Sales Revenue Forecasting with Python

· 4 min read
Roy Firestein

Ready to see the future? Let's dive into the art of predicting your sales numbers with a dash of Python wizardry. In this guide, we'll harness the power of time series forecasting to unveil the secrets of your future sales revenue. Armed with pandas for data mastery and statsmodels for crafting our crystal ball (aka forecasting model), we're setting you up to forecast like a pro.

Introduction

Sales forecasting is a crucial part of any business. It helps in making informed decisions about the business for cash flow management, budgeting, and hiring.

At Autohost, we use AWS QuickSight and HubSpot to track our sales revenue. Much of our sales data is stored on S3 and we use AWS Glue to transform and define the schema(s) of the data. This setup allows us to easily experiment with different forecasting models and techniques.

Data Preparation

The first step is to extract the sales data from the database and save it as a CSV file.

We ran the following query on AWS Athena to extract the sales data:

SELECT
i.user_id AS user_id,
i.total AS total,
i.invoice_date AS invoice_date,
u.integration_source AS integration_name
FROM billing.billing_invoices i
LEFT JOIN autohost.users u
ON u.id = i.user_id

We then saved the result as a CSV file named data.csv.

Data Exploration

We start by creating a new notebook on Google Colab and importing the necessary libraries:

import pandas as pd
import numpy as np
from statsmodels.tsa.statespace.sarimax import SARIMAX
import matplotlib.pyplot as plt

Next, we upload the CSV file to the notebook, load the data into a pandas DataFrame and inspect the first few rows:

# Load your dataset
# Assuming the dataset is stored in a CSV file named 'data.csv'
df = pd.read_csv('data.csv')
df.head()

The output should look something like this:

   user_id  total invoice_date integration_name
0 1 100.0 2023-01-01 Guesty
1 2 200.0 2023-01-01 Cloudbeds
2 3 300.0 2023-01-01 Hostaway
3 4 400.0 2023-01-01 Hospitable
4 5 500.0 2023-01-01 Hostfully

Data Preprocessing

We need to convert the invoice_date column to a datetime object and ensure that the total column is numeric.

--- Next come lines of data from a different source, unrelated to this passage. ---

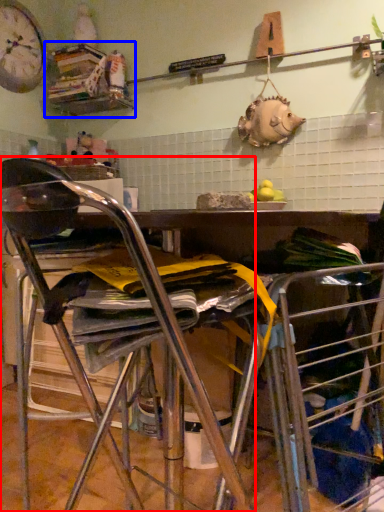 Question: Which point is further to the camera, chair (highlighted by a red box) or shelf (highlighted by a blue box)?

Choices:
 (A) chair
 (B) shelf

Answer: (B) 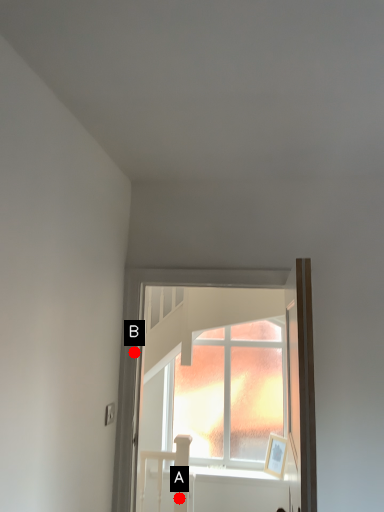 Question: Two points are circled on the image, labeled by A and B beside each circle. Which of the following is the farthest from the observer?

Choices:
 (A) A is further
 (B) B is further

Answer: (A) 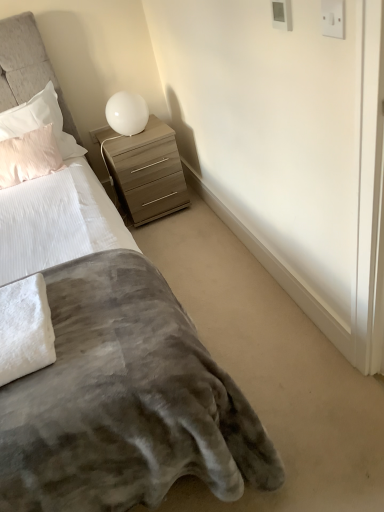 Question: Would you say white plastic electric outlet at upper right, placed as the second electric outlet when sorted from top to bottom, is part of velvet gray blanket at lower left's contents?

Choices:
 (A) no
 (B) yes

Answer: (A)

Question: From the image's perspective, is velvet gray blanket at lower left on white plastic electric outlet at upper right, the second electric outlet positioned from the left?

Choices:
 (A) yes
 (B) no

Answer: (B)

Question: From a real-world perspective, is velvet gray blanket at lower left beneath white plastic electric outlet at upper right, which is the second electric outlet in back-to-front order?

Choices:
 (A) no
 (B) yes

Answer: (B)

Question: Is velvet gray blanket at lower left in front of white plastic electric outlet at upper right, positioned as the first electric outlet in front-to-back order?

Choices:
 (A) yes
 (B) no

Answer: (A)

Question: Can you confirm if velvet gray blanket at lower left is shorter than white plastic electric outlet at upper right, placed as the second electric outlet when sorted from top to bottom?

Choices:
 (A) yes
 (B) no

Answer: (B)

Question: In terms of width, does pink satin pillow at upper left, which is counted as the second pillow, starting from the bottom, look wider or thinner when compared to pale pink plush pillow at upper left, the 1th pillow in the bottom-to-top sequence?

Choices:
 (A) wide
 (B) thin

Answer: (A)

Question: From a real-world perspective, is pink satin pillow at upper left, which is counted as the second pillow, starting from the bottom, positioned above or below pale pink plush pillow at upper left, the 1th pillow in the bottom-to-top sequence?

Choices:
 (A) above
 (B) below

Answer: (A)

Question: Is pink satin pillow at upper left, which is counted as the second pillow, starting from the bottom, situated inside pale pink plush pillow at upper left, the 1th pillow in the bottom-to-top sequence, or outside?

Choices:
 (A) inside
 (B) outside

Answer: (B)

Question: Is pink satin pillow at upper left, which is the first pillow from top to bottom, in front of or behind pale pink plush pillow at upper left, the 1th pillow in the bottom-to-top sequence, in the image?

Choices:
 (A) front
 (B) behind

Answer: (B)

Question: Is pale pink plush pillow at upper left, which appears as the second pillow when viewed from the top, taller or shorter than velvet gray blanket at lower left?

Choices:
 (A) tall
 (B) short

Answer: (B)

Question: Is pale pink plush pillow at upper left, which appears as the second pillow when viewed from the top, situated inside velvet gray blanket at lower left or outside?

Choices:
 (A) inside
 (B) outside

Answer: (A)

Question: Based on their positions, is pale pink plush pillow at upper left, which appears as the second pillow when viewed from the top, located to the left or right of velvet gray blanket at lower left?

Choices:
 (A) left
 (B) right

Answer: (A)

Question: Is pale pink plush pillow at upper left, the 1th pillow in the bottom-to-top sequence, bigger or smaller than velvet gray blanket at lower left?

Choices:
 (A) small
 (B) big

Answer: (A)

Question: From the image's perspective, is white plastic electric outlet at upper right, placed as the second electric outlet when sorted from top to bottom, above or below white fluffy towel at lower left?

Choices:
 (A) below
 (B) above

Answer: (B)

Question: From a real-world perspective, is white plastic electric outlet at upper right, placed as the second electric outlet when sorted from top to bottom, positioned above or below white fluffy towel at lower left?

Choices:
 (A) below
 (B) above

Answer: (B)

# Convert invoice_date to datetime and ensure total is numeric
df['invoice_date'] = pd.to_datetime(df['invoice_date'])
df['total'] = pd.to_numeric(df['total'], errors='coerce')

Next we group the data by date and sum the total sales for each day:

# Aggregate revenue by month (or another period suitable for your analysis)
monthly_revenue = df.groupby(pd.Grouper(key='invoice_date', freq='M')).sum()['total']

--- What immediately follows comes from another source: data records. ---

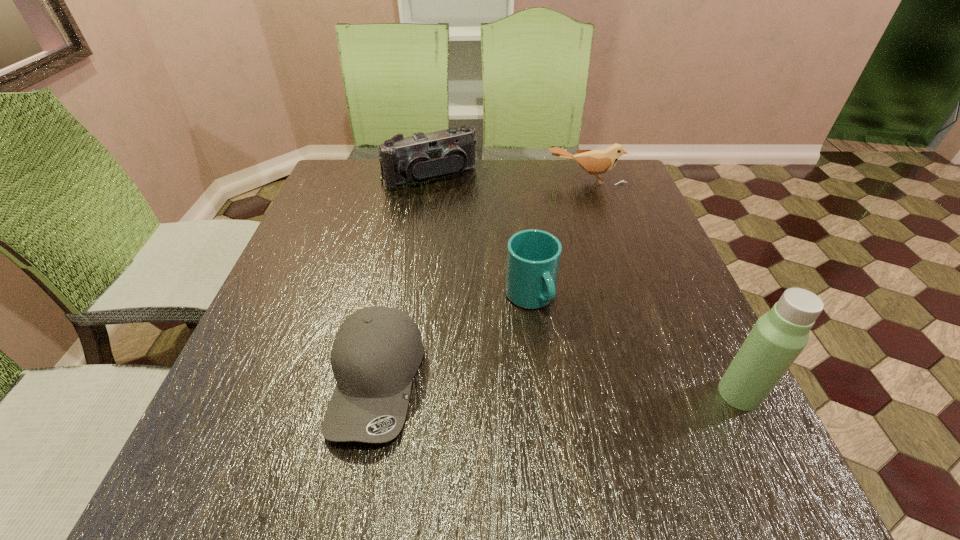 This screenshot has width=960, height=540. I want to click on object present at the left edge, so click(420, 157).

Locate an element on the screen. This screenshot has height=540, width=960. thermos bottle at the right edge is located at coordinates (778, 337).

The image size is (960, 540). Find the location of `bird at the right edge`. bird at the right edge is located at coordinates (595, 162).

Where is `object that is at the far left corner`? The width and height of the screenshot is (960, 540). object that is at the far left corner is located at coordinates (420, 157).

You are a GUI agent. You are given a task and a screenshot of the screen. Output one action in this format:
    pyautogui.click(x=<x>, y=<y>)
    Task: Click on the object located at the far right corner
    The height and width of the screenshot is (540, 960).
    Given the screenshot: What is the action you would take?
    pyautogui.click(x=595, y=162)

You are a GUI agent. You are given a task and a screenshot of the screen. Output one action in this format:
    pyautogui.click(x=<x>, y=<y>)
    Task: Click on the object that is at the near right corner
    Image resolution: width=960 pixels, height=540 pixels.
    Given the screenshot: What is the action you would take?
    pyautogui.click(x=778, y=337)

In the image, there is a desktop. At what (x,y) coordinates should I click in order to perform the action: click on vacant space at the far edge. Please return your answer as a coordinate pair (x, y). The width and height of the screenshot is (960, 540). Looking at the image, I should click on (440, 180).

At what (x,y) coordinates should I click in order to perform the action: click on vacant region at the near edge of the desktop. Please return your answer as a coordinate pair (x, y). The image size is (960, 540). Looking at the image, I should click on (477, 432).

Locate an element on the screen. vacant space at the left edge is located at coordinates (337, 258).

At what (x,y) coordinates should I click in order to perform the action: click on vacant space at the right edge. Please return your answer as a coordinate pair (x, y). Image resolution: width=960 pixels, height=540 pixels. Looking at the image, I should click on (688, 354).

Lastly, we fill any missing values with 0:

# Drop any NaN values (if any) to clean up the data
monthly_revenue.fillna(0, inplace=True)

Now, we have a clean dataset with the total sales revenue aggregated by month. Let's visualize the data to make sure it looks as expected.

# Exploratory Data Analysis (optional)
monthly_revenue.plot()

Here's what the plot should look like:

Great! The data looks good and is ready for modeling.

Model Building

We will use the SARIMAX model from the statsmodels library to build our forecasting model.

# Define the model (SARIMAX) - adjust parameters based on your data's seasonality
model = SARIMAX(monthly_revenue, order=(1, 1, 1), seasonal_order=(1, 1, 1, 12))

SARIMAX stands for Seasonal AutoRegressive Integrated Moving Average with eXogenous regressors model. It is a popular and widely used statistical method for time series forecasting.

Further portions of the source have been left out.